La coopération communautaire peut être améliorée par l’amoindrissement du sentiment d’iniquité entre corps de métier, y compris d’un point de vue temporel. Ainsi, la préséance ressentie des médecins par rapport aux soignants (le temps de travail des soignants étant compressé par le temps de décision des médecins) peut être neutralisée à trois niveaux, selon Dameron et Joffre (2007) : le partage d’expérience entre corps de métier, la neutralité du management, et la reconnaissance de l’équipe, tant dans l’affirmation du groupe (notamment par le chef d’équipe) par rapport à l’extérieur (direction générale par exemple), que dans son existence interne (priorité accordée à la constitution de règles de fonctionnement par le chef de projet), afin de renforcer l’esprit de corps de l’équipe projet.

Conclusion

L’étude menée apporte de nouvelles perspectives à la littérature sur la coopération au sein d’une équipe de projet, en l’abordant sous un angle inédit : celui de la temporalité subjective, de son incidence sur les formes de coopérations générées à travers sa convergence, et de son influence sur la réussite du projet. En effet, les recherches existantes traitent uniquement des liens entre coopération et temps objectif (Mc Allister, 1995) ou de celui du rythme de fixation des échéances (Söderlund, 2002).
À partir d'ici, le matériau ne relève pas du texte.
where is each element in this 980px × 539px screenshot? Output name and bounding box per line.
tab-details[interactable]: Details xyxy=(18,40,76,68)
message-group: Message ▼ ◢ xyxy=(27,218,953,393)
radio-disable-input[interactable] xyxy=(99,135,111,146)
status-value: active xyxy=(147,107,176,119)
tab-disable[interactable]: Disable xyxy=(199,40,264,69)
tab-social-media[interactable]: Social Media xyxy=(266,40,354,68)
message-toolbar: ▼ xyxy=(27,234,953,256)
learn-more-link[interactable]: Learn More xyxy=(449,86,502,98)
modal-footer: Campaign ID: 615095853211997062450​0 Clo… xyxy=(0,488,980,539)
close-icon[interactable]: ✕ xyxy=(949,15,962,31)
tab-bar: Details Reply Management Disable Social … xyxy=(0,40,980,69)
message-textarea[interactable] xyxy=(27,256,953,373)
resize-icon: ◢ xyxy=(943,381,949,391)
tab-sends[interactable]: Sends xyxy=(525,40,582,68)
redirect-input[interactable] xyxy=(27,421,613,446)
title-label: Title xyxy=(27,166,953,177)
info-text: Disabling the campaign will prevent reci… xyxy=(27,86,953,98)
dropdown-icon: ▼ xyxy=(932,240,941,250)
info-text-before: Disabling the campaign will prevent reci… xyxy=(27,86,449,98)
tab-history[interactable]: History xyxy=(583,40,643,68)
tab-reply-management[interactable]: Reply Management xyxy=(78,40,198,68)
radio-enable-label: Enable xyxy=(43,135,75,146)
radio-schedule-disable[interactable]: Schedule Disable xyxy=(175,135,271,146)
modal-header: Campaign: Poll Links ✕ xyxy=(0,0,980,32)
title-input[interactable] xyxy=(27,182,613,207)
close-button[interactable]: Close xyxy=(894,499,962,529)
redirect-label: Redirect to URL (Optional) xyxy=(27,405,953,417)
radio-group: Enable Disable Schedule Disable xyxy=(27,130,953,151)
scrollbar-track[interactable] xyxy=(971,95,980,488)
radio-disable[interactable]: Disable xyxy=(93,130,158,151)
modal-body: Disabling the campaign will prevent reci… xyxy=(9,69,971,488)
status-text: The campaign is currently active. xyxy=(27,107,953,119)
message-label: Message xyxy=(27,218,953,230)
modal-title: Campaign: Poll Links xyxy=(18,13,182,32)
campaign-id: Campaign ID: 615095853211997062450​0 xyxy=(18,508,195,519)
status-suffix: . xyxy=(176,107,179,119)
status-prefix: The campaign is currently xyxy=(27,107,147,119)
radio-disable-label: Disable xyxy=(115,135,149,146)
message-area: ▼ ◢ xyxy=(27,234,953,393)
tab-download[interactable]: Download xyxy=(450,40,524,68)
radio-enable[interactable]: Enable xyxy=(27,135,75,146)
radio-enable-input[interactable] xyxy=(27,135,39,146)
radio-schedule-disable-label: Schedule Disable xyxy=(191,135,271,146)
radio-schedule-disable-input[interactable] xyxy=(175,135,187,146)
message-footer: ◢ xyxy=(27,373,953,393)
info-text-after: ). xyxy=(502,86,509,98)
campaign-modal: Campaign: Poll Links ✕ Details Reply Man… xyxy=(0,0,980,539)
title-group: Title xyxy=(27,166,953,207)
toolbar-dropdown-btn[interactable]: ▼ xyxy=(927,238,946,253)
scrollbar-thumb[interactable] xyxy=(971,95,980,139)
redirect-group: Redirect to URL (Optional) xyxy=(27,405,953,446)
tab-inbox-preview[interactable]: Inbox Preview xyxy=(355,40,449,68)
Cette recherche n’étudie cependant qu’un seul projet, et dans un cadre assez particulier, celui d’un projet au sein d’un hôpital, qui reste tout de même fortement piloté par la direction générale. Il faudrait la compléter par des investigations sur d’autres terrains. Sur le plan méthodologique, cette recherche est fortement marquée par le contexte particulier des hôpitaux, dont les restructurations peuvent exacerber les tensions déjà présentes au sein du personnel et venir biaiser la construction d’une coopération au sein d’une équipe projet.

Plusieurs pistes de recherches sont envisageables. La première consiste à l’étendre à d’autres terrains comportant les mêmes caractéristiques, et d’isoler l’effet contexte liée au secteur et à l’histoire de l’organisation de la structuration même du projet. Une seconde piste pourrait consister à élargir cette recherche à d’autres types de projets en faisant varier certaines données (projet inter-organisationnel, international).